Your goal »
The pictures get dropped, while every remaining part of the listing is copied exactly.

Data for this exercise »
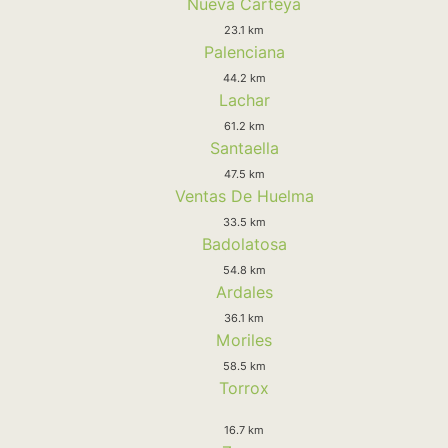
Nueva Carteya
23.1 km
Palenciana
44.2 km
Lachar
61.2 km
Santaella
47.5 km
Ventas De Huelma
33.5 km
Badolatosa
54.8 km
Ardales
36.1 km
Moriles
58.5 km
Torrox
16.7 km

Answer space »
Nueva Carteya
23.1 km
Palenciana
44.2 km
Lachar
61.2 km
Santaella
47.5 km
Ventas De Huelma
33.5 km
Badolatosa
54.8 km
Ardales
36.1 km
Moriles
58.5 km
Torrox
16.7 km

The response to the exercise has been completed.